Compare documents

User problem
- diff for arbitrary documents
Solution
- Low-level compare
- Heuristics for ambiguous differences
Web considerations
- Likely scenario unless there is universal revision scheme

Previous slide Next slide Back to the first slide View Graphic Version

Notes:

This is a feature that was incredibly important for our legal market but actually makes a lot of sense for the Web. The idea is that you have two documents which are supposed to be forked variants of the same original, but the changes aren’t neatly stored in revision marks. With lawyers, this is usually because the opposing party is hostile and doesn’t want to make things easier for you. On the Web, this could be because the person you gave the document to didn’t have a revision-savvy editor.
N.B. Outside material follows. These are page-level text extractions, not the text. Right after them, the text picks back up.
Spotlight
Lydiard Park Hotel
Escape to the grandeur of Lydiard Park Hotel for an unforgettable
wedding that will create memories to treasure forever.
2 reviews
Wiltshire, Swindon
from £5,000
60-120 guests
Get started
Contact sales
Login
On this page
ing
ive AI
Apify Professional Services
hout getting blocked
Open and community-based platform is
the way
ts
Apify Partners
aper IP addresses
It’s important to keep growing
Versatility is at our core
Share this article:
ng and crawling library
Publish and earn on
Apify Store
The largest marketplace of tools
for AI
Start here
So what you basically need to do is run a DIFF on two arbitrary documents, and generate revision marks from that. After that, other issues like merge and review reduce to the easier case.
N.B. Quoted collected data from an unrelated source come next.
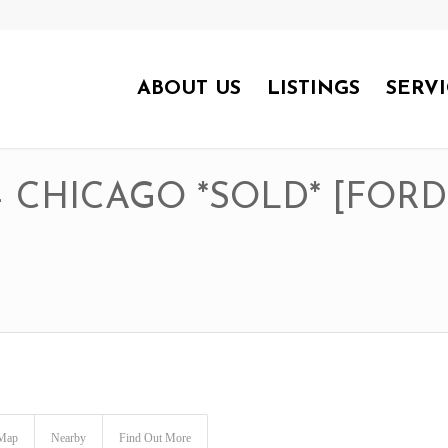
ABOUT US
LISTINGS
SERVI
 – CHICAGO *SOLD* [FOR
Map
Nearby
Find Out More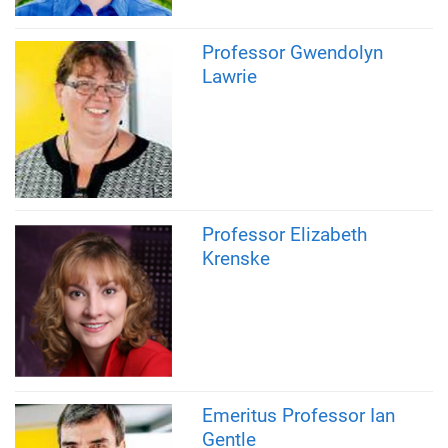
Professor Gwendolyn
Lawrie
Professor Elizabeth
Krenske
Emeritus Professor Ian
Gentle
This comparison is not trivial. In a classic text file DIFF, you just point out which lines differ. But in a real document, you want to show how they differ - what happened. Inferring what happened from what’s left is imprecise, though. It can be very hard to tell if A moved a paragraph and B deleted half of it, or if A left it alone and B moved half and deleted the rest, and so on. We have heuristics that guess but they’re imperfect.

Unfortunately, this will probably be a likely scenario until there is a widely supported revision scheme.